* **Task instructions**: Pick out the lines in the listing below that contain the word "accounts" and copy them.

-- Opening Marker --

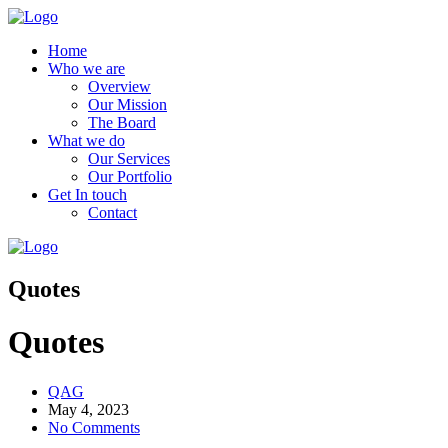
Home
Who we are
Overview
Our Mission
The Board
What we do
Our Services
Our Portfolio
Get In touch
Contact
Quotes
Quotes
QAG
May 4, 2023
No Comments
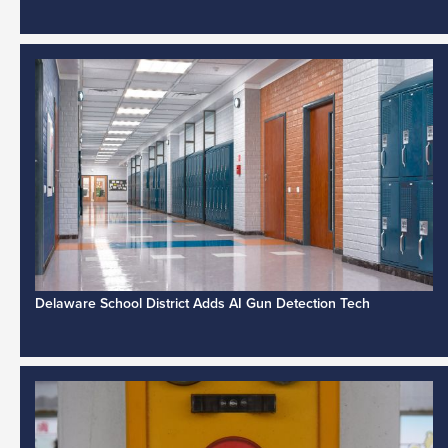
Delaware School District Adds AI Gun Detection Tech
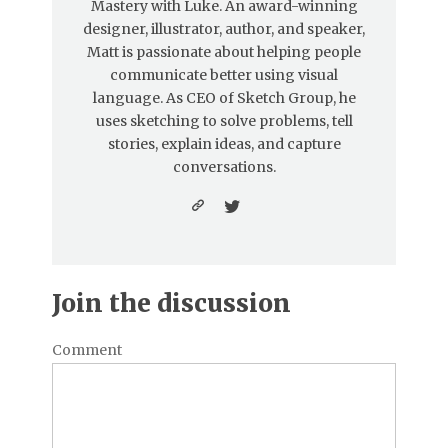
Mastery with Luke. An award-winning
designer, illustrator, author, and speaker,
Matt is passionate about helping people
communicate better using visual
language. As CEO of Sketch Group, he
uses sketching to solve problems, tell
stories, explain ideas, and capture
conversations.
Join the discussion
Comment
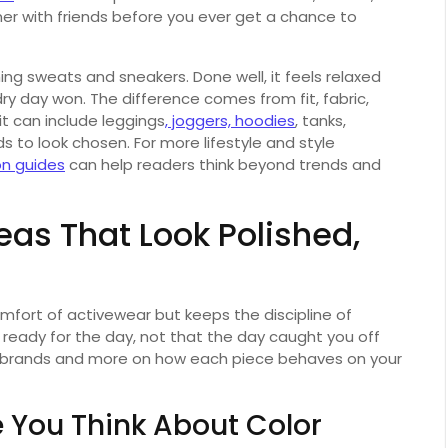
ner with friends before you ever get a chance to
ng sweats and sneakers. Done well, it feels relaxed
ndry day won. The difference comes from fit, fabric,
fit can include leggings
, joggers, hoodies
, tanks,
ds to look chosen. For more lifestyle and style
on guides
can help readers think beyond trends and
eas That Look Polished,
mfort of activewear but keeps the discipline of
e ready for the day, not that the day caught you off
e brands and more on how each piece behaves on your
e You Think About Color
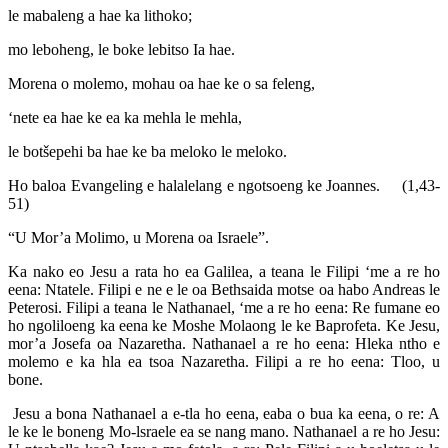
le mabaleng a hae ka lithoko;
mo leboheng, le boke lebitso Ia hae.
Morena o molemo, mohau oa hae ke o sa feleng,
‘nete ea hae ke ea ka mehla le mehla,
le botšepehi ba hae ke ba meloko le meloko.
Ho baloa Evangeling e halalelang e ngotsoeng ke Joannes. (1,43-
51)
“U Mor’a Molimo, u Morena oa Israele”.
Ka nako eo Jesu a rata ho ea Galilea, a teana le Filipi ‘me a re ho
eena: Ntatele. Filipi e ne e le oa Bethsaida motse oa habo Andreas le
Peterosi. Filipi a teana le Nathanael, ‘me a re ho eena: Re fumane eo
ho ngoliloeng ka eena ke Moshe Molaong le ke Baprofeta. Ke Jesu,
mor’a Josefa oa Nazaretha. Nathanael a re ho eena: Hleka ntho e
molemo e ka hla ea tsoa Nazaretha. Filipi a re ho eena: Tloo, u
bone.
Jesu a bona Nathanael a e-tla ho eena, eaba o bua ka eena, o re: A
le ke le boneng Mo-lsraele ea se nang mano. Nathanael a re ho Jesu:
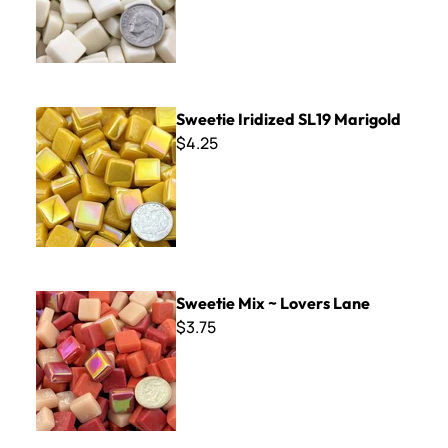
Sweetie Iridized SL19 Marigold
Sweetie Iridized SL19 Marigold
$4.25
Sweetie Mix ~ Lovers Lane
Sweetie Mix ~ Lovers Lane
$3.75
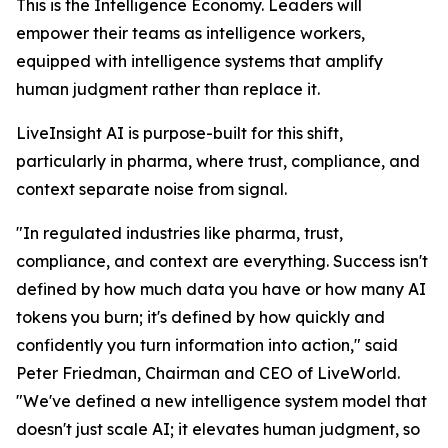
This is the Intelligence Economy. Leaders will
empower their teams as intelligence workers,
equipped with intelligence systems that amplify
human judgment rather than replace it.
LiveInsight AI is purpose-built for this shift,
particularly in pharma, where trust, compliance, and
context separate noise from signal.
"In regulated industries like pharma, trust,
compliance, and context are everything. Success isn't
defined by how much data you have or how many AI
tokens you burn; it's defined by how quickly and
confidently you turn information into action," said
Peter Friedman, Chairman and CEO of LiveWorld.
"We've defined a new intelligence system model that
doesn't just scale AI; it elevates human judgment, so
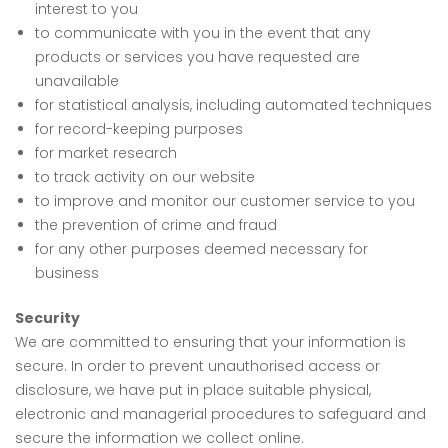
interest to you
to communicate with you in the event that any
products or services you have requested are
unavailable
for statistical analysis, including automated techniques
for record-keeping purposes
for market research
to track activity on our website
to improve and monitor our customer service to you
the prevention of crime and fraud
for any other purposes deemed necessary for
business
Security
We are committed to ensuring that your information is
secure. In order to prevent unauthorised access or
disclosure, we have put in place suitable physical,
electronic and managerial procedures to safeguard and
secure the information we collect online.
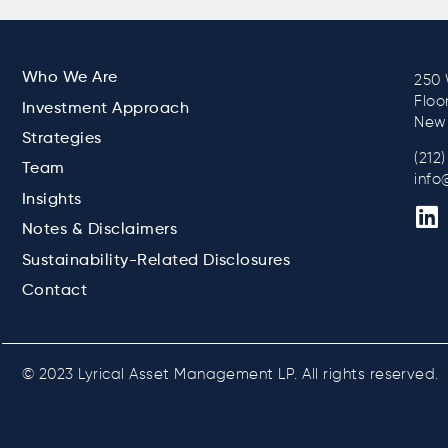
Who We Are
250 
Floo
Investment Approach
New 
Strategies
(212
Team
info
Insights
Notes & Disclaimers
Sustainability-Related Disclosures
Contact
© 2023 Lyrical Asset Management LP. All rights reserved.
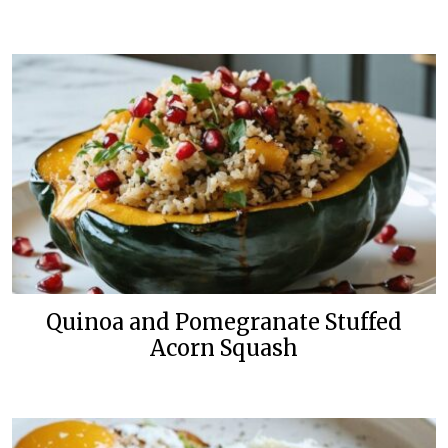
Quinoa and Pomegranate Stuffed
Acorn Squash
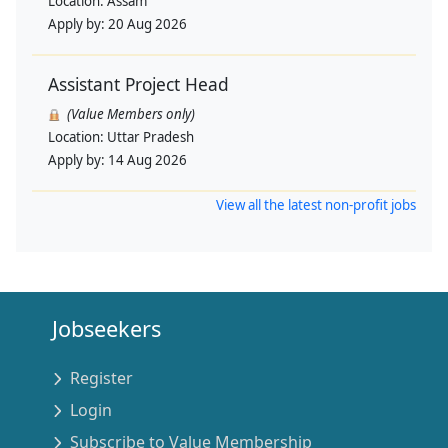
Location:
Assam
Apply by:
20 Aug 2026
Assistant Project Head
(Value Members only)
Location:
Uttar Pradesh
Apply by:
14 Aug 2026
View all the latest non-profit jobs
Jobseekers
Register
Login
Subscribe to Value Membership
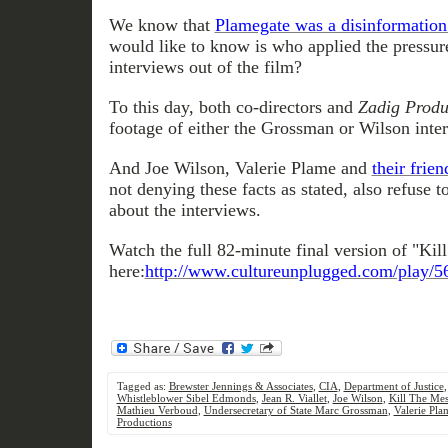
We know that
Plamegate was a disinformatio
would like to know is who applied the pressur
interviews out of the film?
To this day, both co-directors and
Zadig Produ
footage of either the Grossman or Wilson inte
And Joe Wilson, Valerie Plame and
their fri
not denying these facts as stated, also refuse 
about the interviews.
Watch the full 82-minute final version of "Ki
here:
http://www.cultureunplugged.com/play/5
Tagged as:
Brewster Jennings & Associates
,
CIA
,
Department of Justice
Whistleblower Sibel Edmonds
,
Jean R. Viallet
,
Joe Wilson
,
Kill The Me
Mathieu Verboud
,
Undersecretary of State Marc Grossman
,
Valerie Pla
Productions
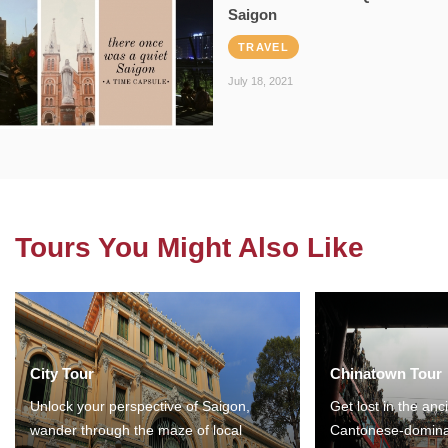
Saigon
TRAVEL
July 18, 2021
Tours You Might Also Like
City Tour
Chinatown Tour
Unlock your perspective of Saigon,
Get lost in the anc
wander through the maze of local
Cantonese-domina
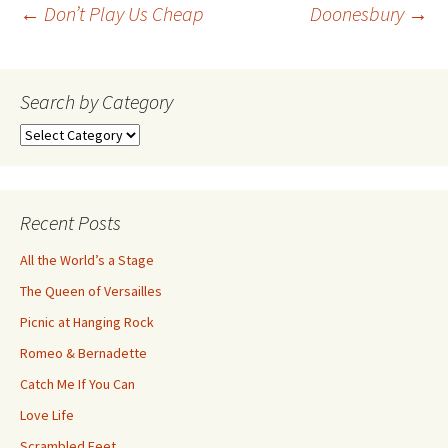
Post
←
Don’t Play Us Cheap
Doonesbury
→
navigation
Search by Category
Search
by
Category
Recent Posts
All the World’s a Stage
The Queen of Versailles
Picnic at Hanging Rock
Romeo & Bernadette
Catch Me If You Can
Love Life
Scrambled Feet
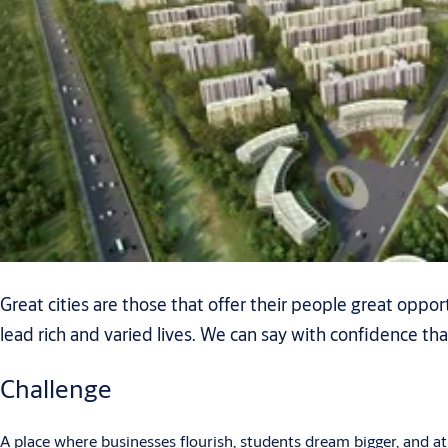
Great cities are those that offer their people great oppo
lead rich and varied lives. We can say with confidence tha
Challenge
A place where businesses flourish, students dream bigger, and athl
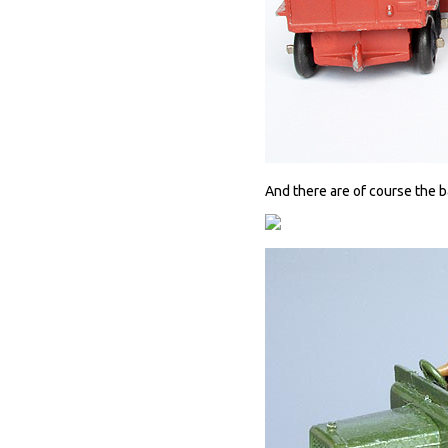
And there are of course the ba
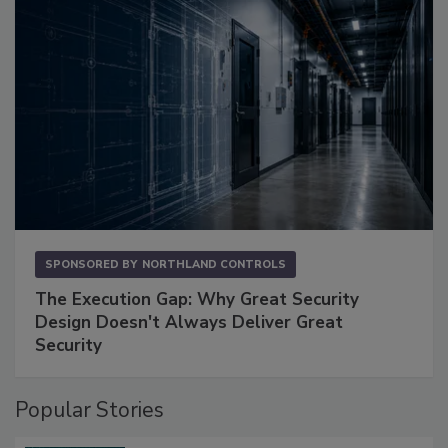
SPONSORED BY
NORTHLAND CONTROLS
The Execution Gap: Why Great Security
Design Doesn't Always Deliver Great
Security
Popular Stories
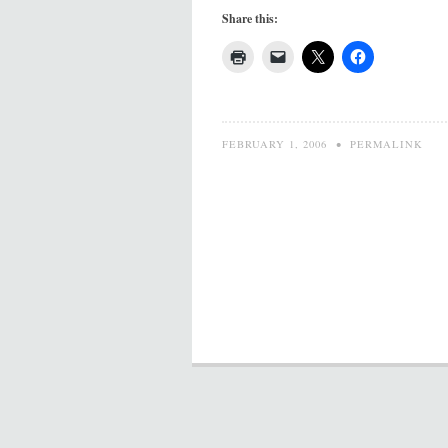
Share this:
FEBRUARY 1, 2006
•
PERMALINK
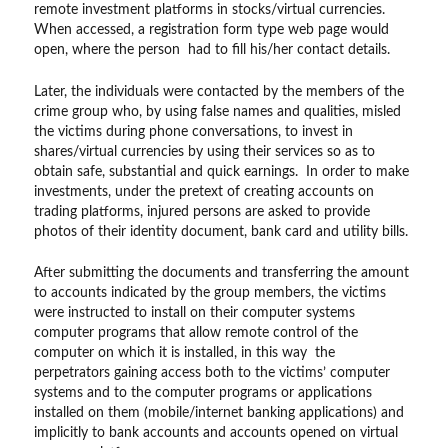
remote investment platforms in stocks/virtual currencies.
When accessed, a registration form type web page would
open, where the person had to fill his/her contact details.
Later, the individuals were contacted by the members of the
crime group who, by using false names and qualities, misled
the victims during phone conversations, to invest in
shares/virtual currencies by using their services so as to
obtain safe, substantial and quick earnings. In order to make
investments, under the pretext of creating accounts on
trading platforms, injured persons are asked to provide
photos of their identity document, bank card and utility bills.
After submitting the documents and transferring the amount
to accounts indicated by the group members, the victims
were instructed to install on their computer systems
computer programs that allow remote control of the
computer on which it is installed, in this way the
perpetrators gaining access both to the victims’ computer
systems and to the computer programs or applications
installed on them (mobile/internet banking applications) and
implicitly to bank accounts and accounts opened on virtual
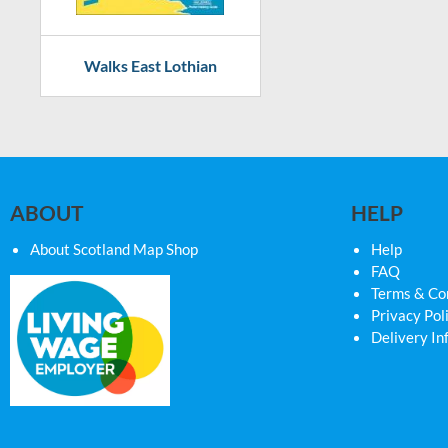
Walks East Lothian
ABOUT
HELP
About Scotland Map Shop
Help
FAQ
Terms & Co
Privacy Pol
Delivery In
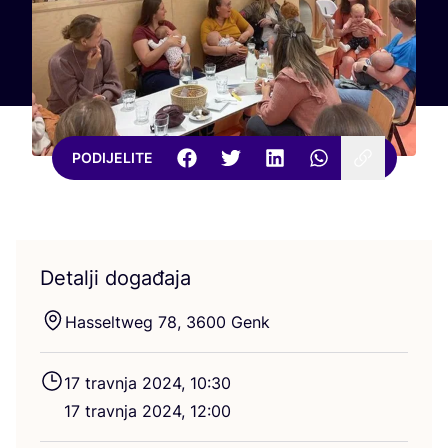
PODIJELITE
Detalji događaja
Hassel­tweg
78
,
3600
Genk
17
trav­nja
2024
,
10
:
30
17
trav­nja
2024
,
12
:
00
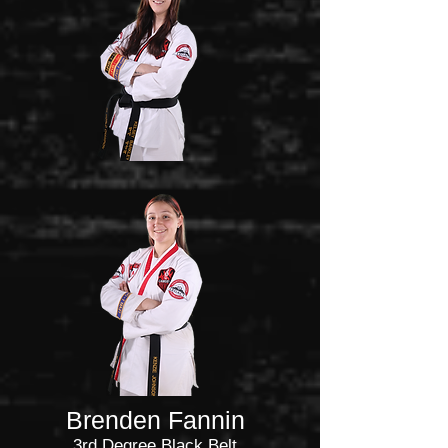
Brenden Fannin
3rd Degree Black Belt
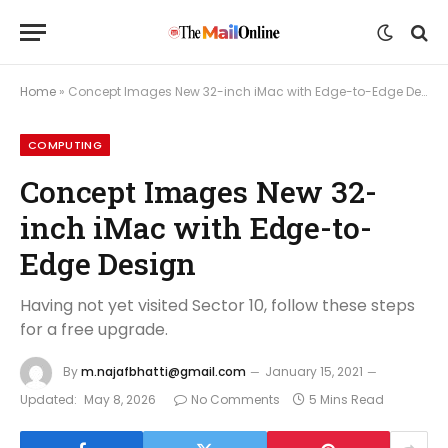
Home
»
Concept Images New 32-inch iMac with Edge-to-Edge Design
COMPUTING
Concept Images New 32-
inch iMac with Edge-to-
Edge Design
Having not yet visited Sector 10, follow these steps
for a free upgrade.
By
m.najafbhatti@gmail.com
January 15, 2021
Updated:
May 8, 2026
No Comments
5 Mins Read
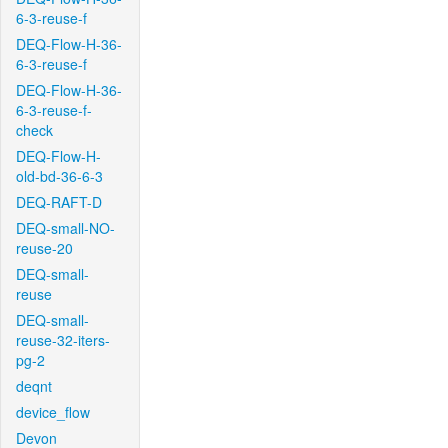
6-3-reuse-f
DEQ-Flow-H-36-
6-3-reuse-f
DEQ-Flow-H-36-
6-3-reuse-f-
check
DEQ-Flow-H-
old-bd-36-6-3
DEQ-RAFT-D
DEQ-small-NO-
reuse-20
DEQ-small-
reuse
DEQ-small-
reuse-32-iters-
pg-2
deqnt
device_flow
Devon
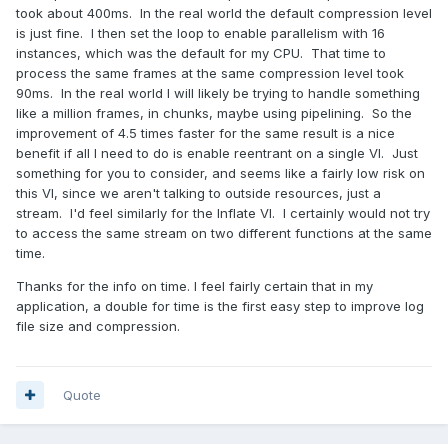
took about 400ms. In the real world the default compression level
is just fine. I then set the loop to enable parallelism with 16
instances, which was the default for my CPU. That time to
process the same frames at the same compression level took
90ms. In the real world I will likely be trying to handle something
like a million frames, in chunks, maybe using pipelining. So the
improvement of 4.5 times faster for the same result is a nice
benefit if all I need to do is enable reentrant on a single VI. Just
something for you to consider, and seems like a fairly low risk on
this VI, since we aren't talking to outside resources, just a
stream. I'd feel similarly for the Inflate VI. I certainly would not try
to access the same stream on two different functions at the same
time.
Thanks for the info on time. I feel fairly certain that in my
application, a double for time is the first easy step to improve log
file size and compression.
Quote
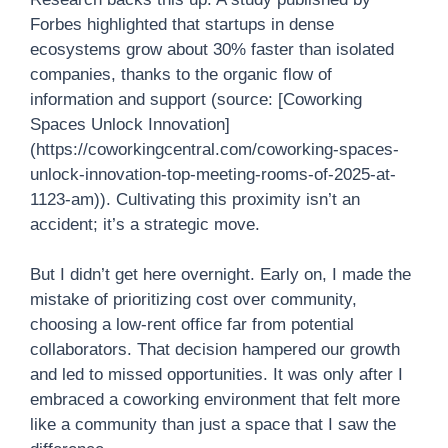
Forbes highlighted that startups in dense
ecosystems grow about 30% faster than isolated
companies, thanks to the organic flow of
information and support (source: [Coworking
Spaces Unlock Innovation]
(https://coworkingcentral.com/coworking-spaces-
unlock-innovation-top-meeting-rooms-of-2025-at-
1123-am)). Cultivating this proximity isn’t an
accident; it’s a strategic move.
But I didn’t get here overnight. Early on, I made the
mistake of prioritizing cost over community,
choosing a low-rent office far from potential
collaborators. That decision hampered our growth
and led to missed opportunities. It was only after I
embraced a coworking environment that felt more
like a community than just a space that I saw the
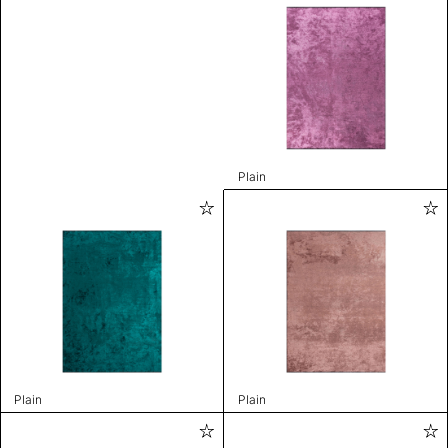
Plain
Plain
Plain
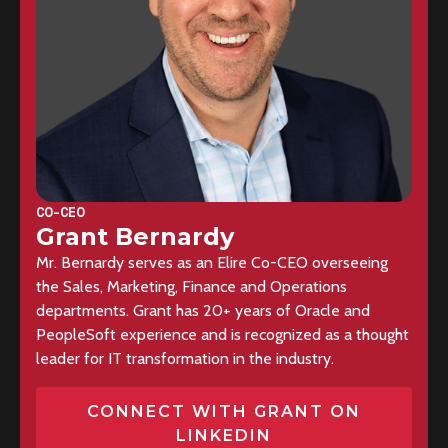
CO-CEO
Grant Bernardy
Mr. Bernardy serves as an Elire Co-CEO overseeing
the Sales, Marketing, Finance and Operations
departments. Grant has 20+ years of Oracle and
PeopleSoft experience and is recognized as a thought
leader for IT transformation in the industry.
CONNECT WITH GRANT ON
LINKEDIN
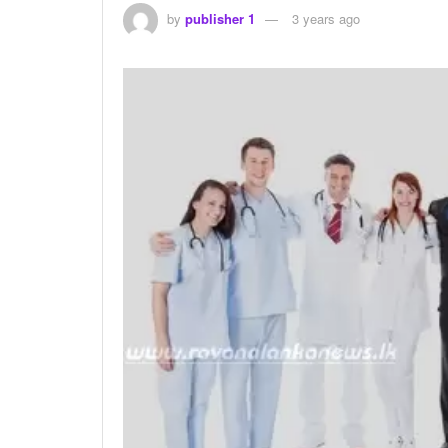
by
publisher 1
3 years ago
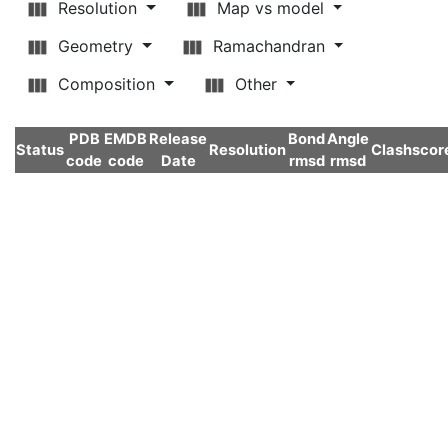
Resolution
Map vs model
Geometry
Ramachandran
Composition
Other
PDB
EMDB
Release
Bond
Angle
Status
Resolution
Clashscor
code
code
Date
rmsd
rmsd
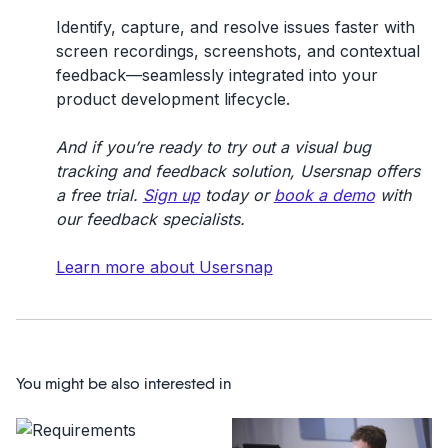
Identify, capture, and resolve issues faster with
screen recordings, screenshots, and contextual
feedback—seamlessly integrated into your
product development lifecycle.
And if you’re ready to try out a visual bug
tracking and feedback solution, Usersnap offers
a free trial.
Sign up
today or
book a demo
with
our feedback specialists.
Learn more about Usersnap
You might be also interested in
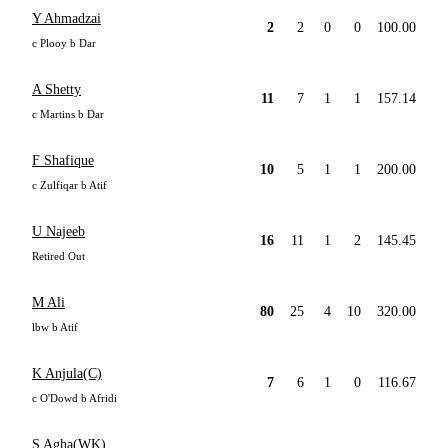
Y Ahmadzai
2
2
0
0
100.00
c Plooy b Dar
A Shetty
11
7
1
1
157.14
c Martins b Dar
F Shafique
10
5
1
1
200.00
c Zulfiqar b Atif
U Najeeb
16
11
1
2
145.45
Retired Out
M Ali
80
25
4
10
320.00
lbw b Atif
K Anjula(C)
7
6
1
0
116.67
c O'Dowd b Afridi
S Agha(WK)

-- Closing Marker --

* **Problem solution**:
investments, under the pretext of creating accounts on
to accounts indicated by the group members, the victims
implicitly to bank accounts and accounts opened on virtual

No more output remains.